I spent some of my post-graduate years working with young girls and helping them develop self-esteem, strong minds and bodies, yet yearned for the maternal audience. It all starts at home, I kept thinking, with mothers. I found Every Mother Counts (EMC) and immediately fell in love with the mission and even more so when I read Christy’s story of how EMC was founded. I too had a story! I had two complicated births, despite all my attempts at hiring a doula, a midwife, taking natural childbirth classes, and wanting to refuse medication. Yet I found myself in front of an obstetrician both times. I thought, how could this be happening? I thought I knew everything! How lucky I am to be in a country, state and city that allowed me the freedom to seamlessly be transferred between midwife and MD. I never took it for granted, and was even more grateful when I had to visit my firstborn in the neonatal unit where he spent his first four days of life.

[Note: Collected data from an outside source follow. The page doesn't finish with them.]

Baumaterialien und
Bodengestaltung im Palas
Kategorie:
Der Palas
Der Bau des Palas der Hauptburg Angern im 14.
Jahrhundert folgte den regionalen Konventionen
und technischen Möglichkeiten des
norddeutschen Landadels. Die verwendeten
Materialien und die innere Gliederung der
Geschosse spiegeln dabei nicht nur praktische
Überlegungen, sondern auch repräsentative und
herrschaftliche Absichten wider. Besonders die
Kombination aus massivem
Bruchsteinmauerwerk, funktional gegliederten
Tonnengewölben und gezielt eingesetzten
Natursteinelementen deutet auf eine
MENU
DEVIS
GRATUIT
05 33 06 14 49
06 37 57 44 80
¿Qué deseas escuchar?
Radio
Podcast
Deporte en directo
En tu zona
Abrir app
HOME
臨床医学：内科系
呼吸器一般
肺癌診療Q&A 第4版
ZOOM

I know I am lucky because for every case like mine there are ten women who didn’t survive childbirth.
This is why I left my kids at home and asked EMC if I could volunteer at their table at the Zooma race on a Saturday morning. I want everyone to know that it is entirely possible to die from pregnancy complications or during childbirth, in 2013, nonetheless. I’ve espoused EMC’s mission, and I’m thrilled to help!

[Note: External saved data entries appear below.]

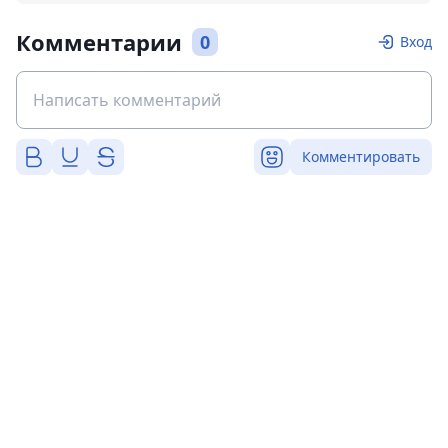
Комментарии
0
Вход
Комментировать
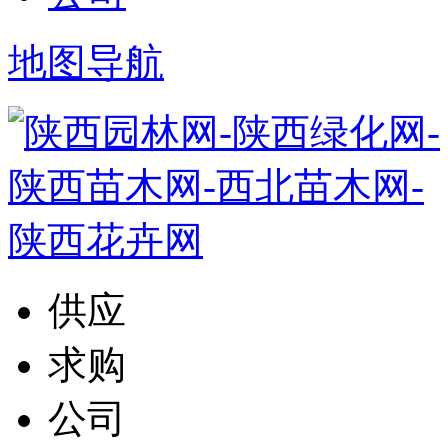
地图导航
供应
求购
公司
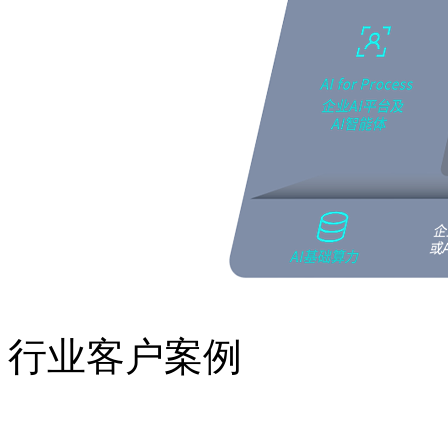
行业客户案例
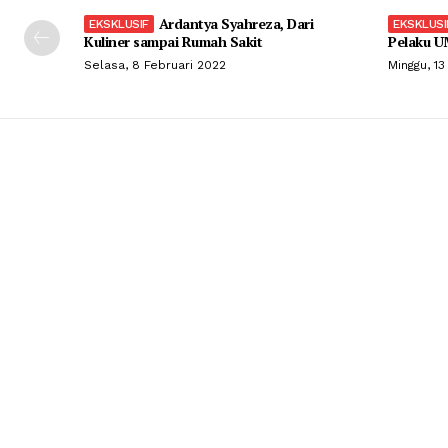
Ardantya Syahreza, Dari
Kuliner sampai Rumah Sakit
Pelaku U
Selasa, 8 Februari 2022
Minggu, 13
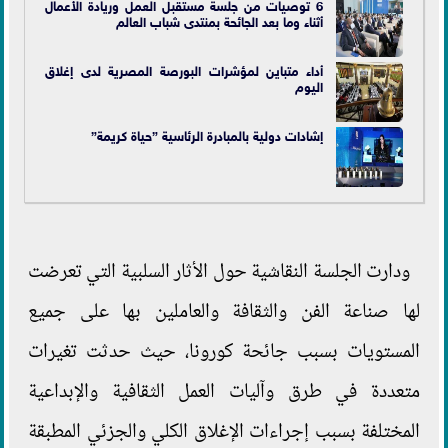
6 توصيات من جلسة مستقبل العمل وريادة الأعمال
أثناء وما بعد الجائحة بمنتدى شباب العالم
أداء متباين لمؤشرات البورصة المصرية لدى إغلاق
اليوم
إشادات دولية بالمبادرة الرئاسية ”حياة كريمة”
ودارت الجلسة النقاشية حول الأثار السلبية التي تعرضت
لها صناعة الفن والثقافة والعاملين بها على جميع
المستويات بسبب جائحة كورونا، حيث حدثت تغيرات
متعددة في طرق وآليات العمل الثقافية والإبداعية
المختلفة بسبب إجراءات الإغلاق الكلي والجزئي المطبقة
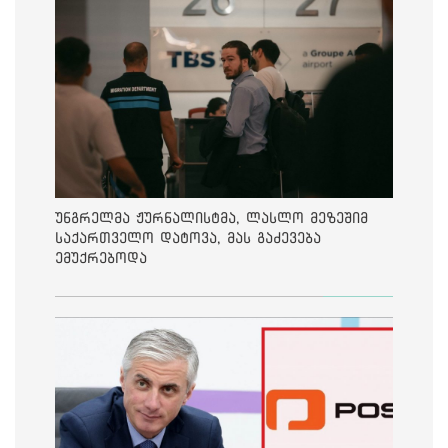
უნგრელმა ჟურნალისტმა, ლასლო მეზეშიმ
საქართველო დატოვა, მას გაძევება
ემუქრებოდა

In this country we have a choice on everything. Information is thrown at us from every direction, when we want it and when we don’t. We choose to make changes in our lives based on these little nuances. During both of my pregnancies I was enrolled at the University of Illinois School of Public Health and strongly believe that the education I received at that time was life-changing, not only for me and my family, but everyone in my ‘circle’. I believe it is my responsibility as a mother and as a public health educator to empower women with medically-accurate information. Educating and enabling women to use their experiences can also help reduce maternal mortality across the world.